- _DIRECTIONS FOR THIS TASK_: Report each line of the data that includes the word "Listing".

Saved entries
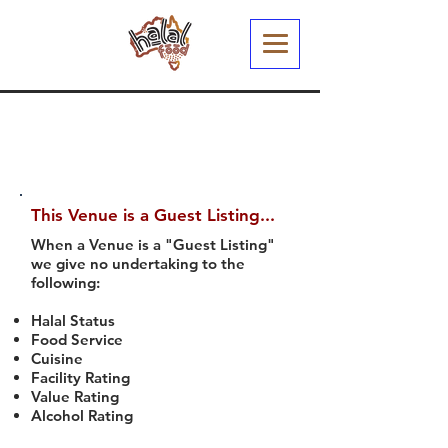
This Venue is a Guest Listing...
When a Venue is a "Guest Listing"
we give no undertaking to the
following:
Halal Status
Food Service
Cuisine
Facility Rating
Value Rating
Alcohol Rating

- _WRITTEN ANSWER_:
This Venue is a Guest Listing...
When a Venue is a "Guest Listing"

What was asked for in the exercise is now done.